> Exercise: Nothing but the lines from the start of the entries below through the line containing "Of these only three are related to sexuality." should appear in the answer, copied exactly and free of pictures.

-- Information shown follows --

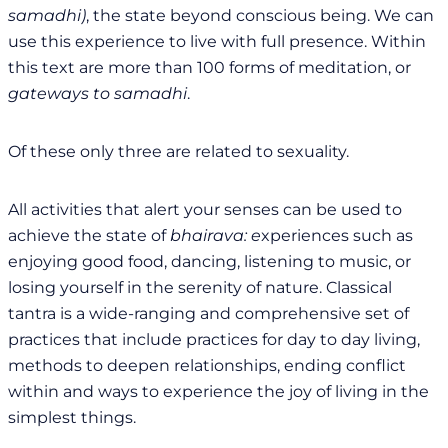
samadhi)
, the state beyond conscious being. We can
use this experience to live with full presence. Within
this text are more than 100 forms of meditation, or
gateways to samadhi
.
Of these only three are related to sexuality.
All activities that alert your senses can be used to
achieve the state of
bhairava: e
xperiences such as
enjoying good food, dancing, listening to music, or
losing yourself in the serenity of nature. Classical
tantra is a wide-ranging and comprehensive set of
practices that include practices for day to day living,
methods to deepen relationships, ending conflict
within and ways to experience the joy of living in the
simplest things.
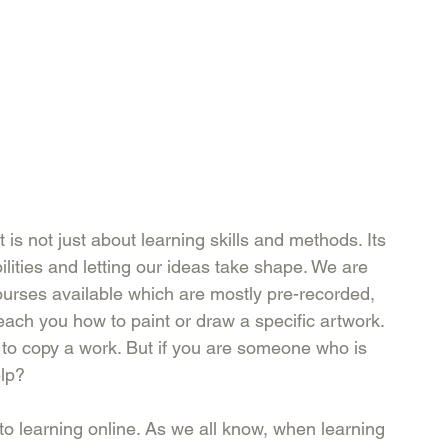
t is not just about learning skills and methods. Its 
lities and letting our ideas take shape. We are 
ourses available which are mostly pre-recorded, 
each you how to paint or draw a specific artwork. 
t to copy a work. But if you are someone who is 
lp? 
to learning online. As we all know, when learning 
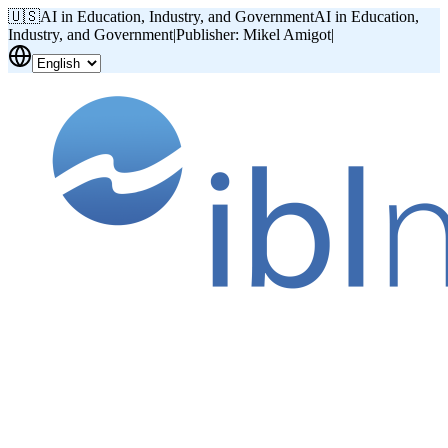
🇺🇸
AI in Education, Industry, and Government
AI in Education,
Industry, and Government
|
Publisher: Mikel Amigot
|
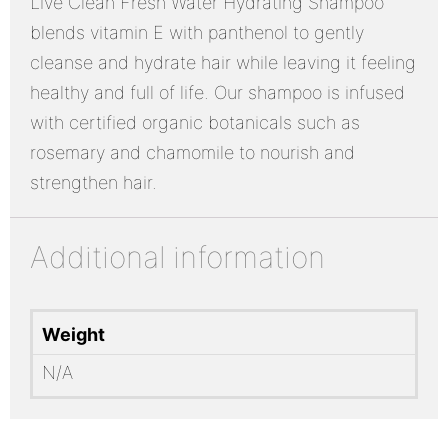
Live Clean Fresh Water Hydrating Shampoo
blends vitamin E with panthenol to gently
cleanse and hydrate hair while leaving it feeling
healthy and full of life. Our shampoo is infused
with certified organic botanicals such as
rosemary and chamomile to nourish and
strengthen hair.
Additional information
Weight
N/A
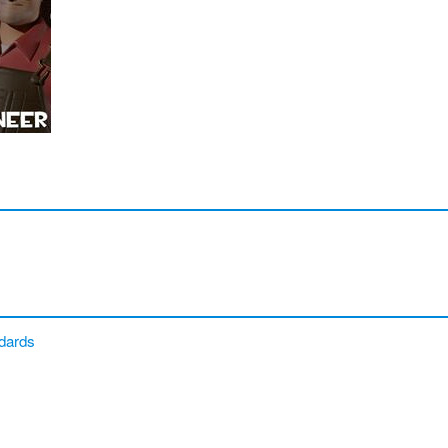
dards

-- Information shown concluded --

> Solution to the problem:
samadhi)
, the state beyond conscious being. We can
use this experience to live with full presence. Within
this text are more than 100 forms of meditation, or
gateways to samadhi
.
Of these only three are related to sexuality.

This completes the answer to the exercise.